Third shift left their posts. Fourth moved to take their places.
His crew, now. Helm 4 was gray-haired Victoria Inez. She’d be there, competent, quiet, steady. Not their best combat pilot: that was Hans, Helm 1. But if you wanted the velvet touch, the finesse to put a leviathan flawlessly into dock, that was Vickie.
The other captains left the bridge. The little confusion of shift change gave way to silence, the congestion in JR’s throat cleared with the simple knowledge work had to be done.
JR walked to the command station, reached down and flicked the situation display to number one screen. “Helm,” he said as steadily as he had in him. “And Nav. Synch and stand by.”
“Yessir,” the twin acknowledgements came to him.
He looked at the displays, the assurance of a deep, still space in which the radiation of the point itself was the loudest presence, louder than the constant output of the stars.
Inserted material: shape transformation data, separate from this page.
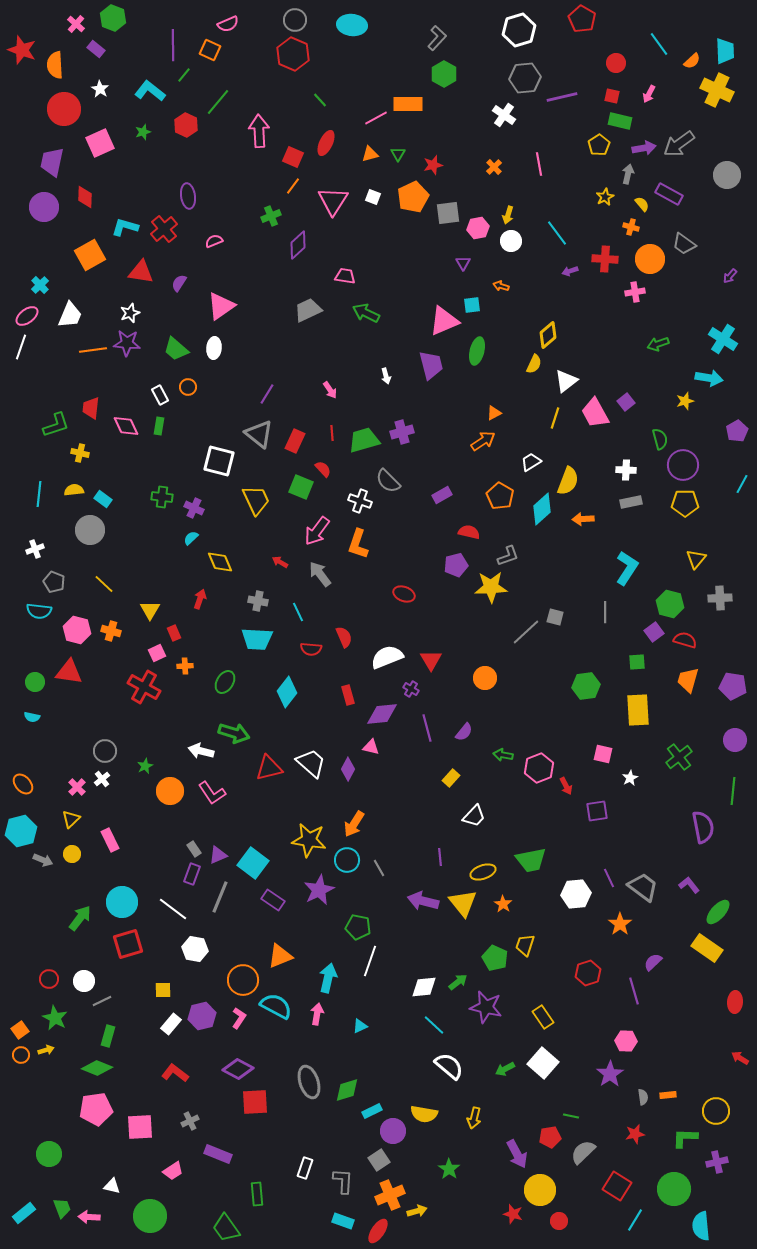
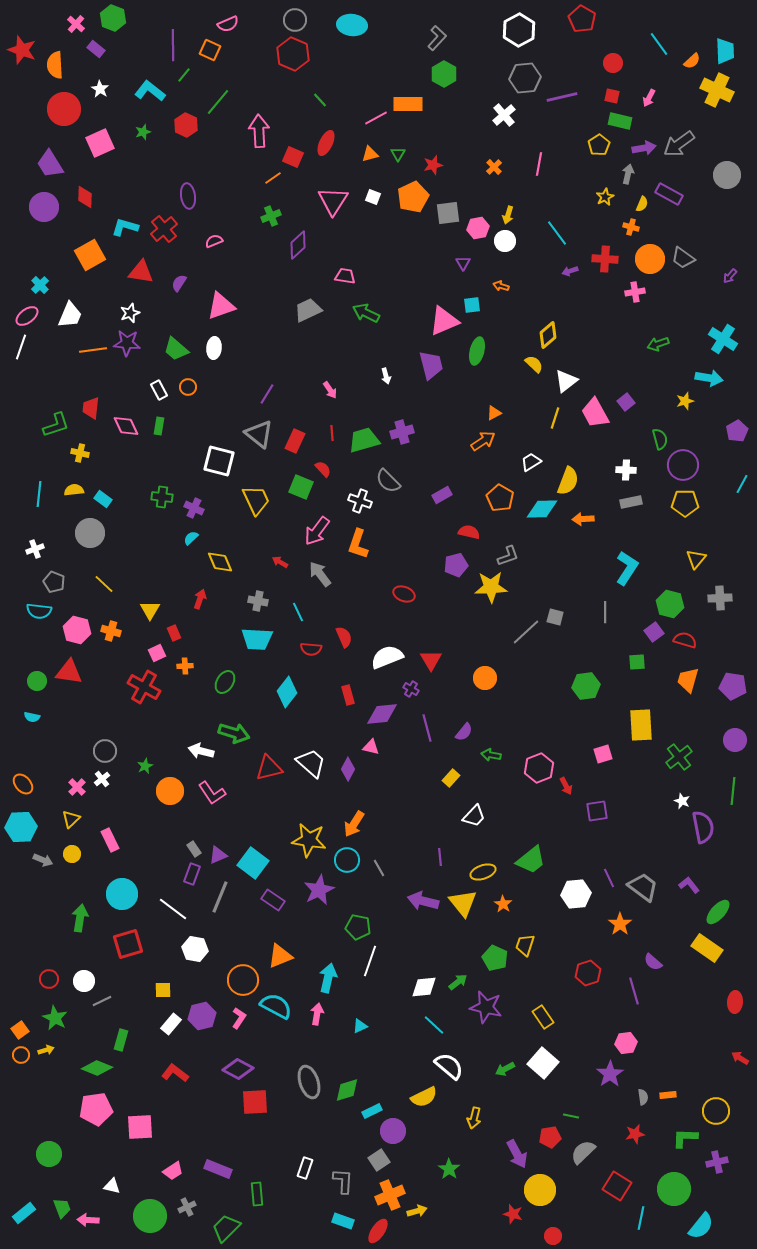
white hexagon at (519, 30): rotated 12 degrees counterclockwise
red circle at (616, 63): moved 3 px left
pink arrow at (649, 94): moved 4 px down
white cross at (504, 115): rotated 15 degrees clockwise
purple trapezoid at (52, 162): moved 2 px left, 2 px down; rotated 44 degrees counterclockwise
pink line at (539, 164): rotated 20 degrees clockwise
orange line at (293, 186): moved 20 px left, 8 px up; rotated 18 degrees clockwise
yellow semicircle at (642, 204): rotated 63 degrees clockwise
white circle at (511, 241): moved 6 px left
gray trapezoid at (684, 244): moved 1 px left, 14 px down
pink triangle at (221, 306): rotated 16 degrees clockwise
yellow semicircle at (534, 364): rotated 72 degrees counterclockwise
white rectangle at (160, 395): moved 1 px left, 5 px up
orange pentagon at (500, 496): moved 2 px down
cyan diamond at (542, 509): rotated 40 degrees clockwise
gray circle at (90, 530): moved 3 px down
green circle at (35, 682): moved 2 px right, 1 px up
yellow rectangle at (638, 710): moved 3 px right, 15 px down
pink square at (603, 754): rotated 30 degrees counterclockwise
green arrow at (503, 755): moved 12 px left
white star at (630, 778): moved 52 px right, 23 px down; rotated 21 degrees counterclockwise
cyan hexagon at (21, 831): moved 4 px up; rotated 12 degrees clockwise
green trapezoid at (531, 860): rotated 28 degrees counterclockwise
cyan circle at (122, 902): moved 8 px up
green arrow at (80, 918): rotated 28 degrees counterclockwise
purple semicircle at (653, 962): rotated 96 degrees counterclockwise
green rectangle at (108, 1036): moved 13 px right, 4 px down
pink hexagon at (626, 1041): moved 2 px down; rotated 10 degrees counterclockwise
yellow semicircle at (424, 1114): moved 17 px up; rotated 36 degrees counterclockwise
gray cross at (190, 1121): moved 3 px left, 86 px down
purple rectangle at (218, 1154): moved 15 px down
pink arrow at (89, 1217): moved 1 px left, 3 px down
cyan line at (635, 1220): moved 6 px right, 2 px up; rotated 20 degrees counterclockwise
red circle at (559, 1221): moved 6 px left, 15 px down
cyan semicircle at (701, 1226): rotated 136 degrees counterclockwise
green trapezoid at (226, 1228): rotated 80 degrees clockwise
They could still read the signature of two ships that had passed here on the same track, noisy, making haste.
No shots had been fired. Champlain had wasted no time in ambush.
Boreale had wasted no time in pursuit. The action, whatever it was, was at Esperance.
Before now, he’d made his surmises merely second-guessing the captain on the bridge. Now he had to act on them.
“Armscomp.”
“Yessir.”
“Synch with Nav and Helm, likeliest exit point for Champlain . Weapons ready Red.”